FOR AUTHORITIES FROM OTHER STATES:

12 Cent. Dig., cols. 568, 569, §§ 464, 465.

§ 143. Law Governing.

[a] If a contract for the assignment of corporate stock is entered into in one state, but the certificates are afterward delivered in another state, the validity of the contract will be determined by the law of the state where the stock is delivered.-Dow v. Gould & Curry Silver Min. Co., 31 Cal. 629.

§ 144. Formal Requisites in General.

[a] Placing certificates of stock indorsed in blank in envelope directed to assignor, in safe of assignee, will not revest title.-O'Neil v. Donahue, 57 Cal. 226.

[b] When shares in a corporation belonging to decedent are sold by his executor or his administrator, the title of the purchaser is complete when the certificate has been indorsed and delivered.-Brown v. San Francisco Gaslight Co., 58 Cal. 426.

[c] Certificates of stock indorsed in blank by owner pass by mere delivery without further indorsement.-Graves V. Mono Lake Hydraulic Min. Co., 81 Cal. 325, 22 Pac. 665.

[d] Stock can only be transferred by indorsement by signature of owner or his attorney or representative.-Taft v. Presidio etc. R. R. Co., 84 Cal. 137, 18 Am. St. Rep. 166, 24 Pac. 436.

[e] Stock cannot be transferred or canceled by indorsement by signature of agent without stating name of principal.-Taft v. Presidio etc. R. R. Co., 84 Cal. 138, 18 Am. St. Rep. 166, 24 Pac. 436.

[f] The lack of the owner's indorsement on the certificate was not inconsistent with the right of his attorney in fact, empowered to deal generally with corporate stock, and in possession of the certificate, to cause the stock to be transferred to himself.-Taft v. Presidio etc. R. Co., 22 Pac. 485.

FOR AUTHORITIES FROM OTHER STATES:

10 Cyc. 593-597; 12 Cent. Dig., cols. 576585, §§ 470-478.

§ 145. Assignment of Certificate.

[a] Delivery of a certificate of stock, with a blank assignment signed and indorsed on the back thereof, is a good assignment. Order (1896), 44 Pac. 339, 112 Cal. 1, affirmed.Brittan v. Oakland Bank of Savings, 124 Cal. 282, 71 Am. St. Rep. 58, 57 Pac. 84.

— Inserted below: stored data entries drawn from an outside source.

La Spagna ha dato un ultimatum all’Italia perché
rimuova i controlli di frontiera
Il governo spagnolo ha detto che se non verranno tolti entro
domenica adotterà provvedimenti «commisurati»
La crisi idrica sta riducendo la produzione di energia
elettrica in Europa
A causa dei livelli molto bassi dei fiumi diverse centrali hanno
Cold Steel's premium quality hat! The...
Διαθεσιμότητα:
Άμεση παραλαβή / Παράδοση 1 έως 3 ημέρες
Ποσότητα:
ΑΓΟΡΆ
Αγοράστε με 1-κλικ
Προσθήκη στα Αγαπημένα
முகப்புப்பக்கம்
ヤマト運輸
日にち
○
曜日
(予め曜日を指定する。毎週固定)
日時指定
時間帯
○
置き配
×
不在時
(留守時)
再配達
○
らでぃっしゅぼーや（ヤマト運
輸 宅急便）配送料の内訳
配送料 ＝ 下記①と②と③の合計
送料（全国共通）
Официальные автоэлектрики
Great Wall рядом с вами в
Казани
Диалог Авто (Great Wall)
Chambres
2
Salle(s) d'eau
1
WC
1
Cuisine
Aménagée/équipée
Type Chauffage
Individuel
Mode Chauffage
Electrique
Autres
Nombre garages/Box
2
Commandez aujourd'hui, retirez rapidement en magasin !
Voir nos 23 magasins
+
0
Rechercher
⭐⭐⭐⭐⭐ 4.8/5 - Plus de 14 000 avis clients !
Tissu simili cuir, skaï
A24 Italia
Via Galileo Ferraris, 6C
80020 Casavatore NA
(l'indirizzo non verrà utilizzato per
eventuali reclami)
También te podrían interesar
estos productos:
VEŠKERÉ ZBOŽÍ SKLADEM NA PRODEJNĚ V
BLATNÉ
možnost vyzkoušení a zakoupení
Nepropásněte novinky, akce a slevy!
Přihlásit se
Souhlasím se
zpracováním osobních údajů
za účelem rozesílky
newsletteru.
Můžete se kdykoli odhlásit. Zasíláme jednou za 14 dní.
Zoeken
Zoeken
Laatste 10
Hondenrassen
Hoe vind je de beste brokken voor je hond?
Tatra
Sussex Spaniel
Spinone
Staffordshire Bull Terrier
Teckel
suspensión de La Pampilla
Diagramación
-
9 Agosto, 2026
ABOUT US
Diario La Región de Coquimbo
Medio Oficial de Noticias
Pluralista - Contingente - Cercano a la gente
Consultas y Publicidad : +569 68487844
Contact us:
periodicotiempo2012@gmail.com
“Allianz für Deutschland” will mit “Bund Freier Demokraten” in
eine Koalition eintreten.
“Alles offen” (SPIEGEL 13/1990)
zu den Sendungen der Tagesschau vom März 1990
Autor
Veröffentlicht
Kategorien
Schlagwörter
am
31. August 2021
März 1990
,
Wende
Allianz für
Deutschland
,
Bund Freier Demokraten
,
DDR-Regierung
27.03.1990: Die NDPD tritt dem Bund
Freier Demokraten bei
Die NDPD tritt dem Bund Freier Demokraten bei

FOR AUTHORITIES FROM OTHER STATES:

10 Cyc. 594, 595, 597; 12 Cent. Dig., cols. 576-585, §§ 470-478.

§ 146. Pledge.

[a] Pledgee of stock after transfer on books of company must be regarded as owner as to third parties.-Strout v. Natoma W. & M. Co., 9 Cal. 80.

[b] If one who holds mining stocks in secret trust for another pledges the same for his debt, without notice to the pledgee of the interest of the cestui que trust, and the pledgee sells the stock without previous demand and notice, the right of action for the conversion is in the pledgor, and not in the cestui que trust. If the cestui que trust has a cause of action outside of the contract of pledge, he must first pay or tender the money for which the stocks were pledged.-Thompson v. Toland, 48 Cal. 99.

[c] Rule that shares of stock cannot be pledged without written transfer of title applies only where rights of third parties are involved.-Hall v. Cayot, 141 Cal. 17, 18, 74 Pac. 299.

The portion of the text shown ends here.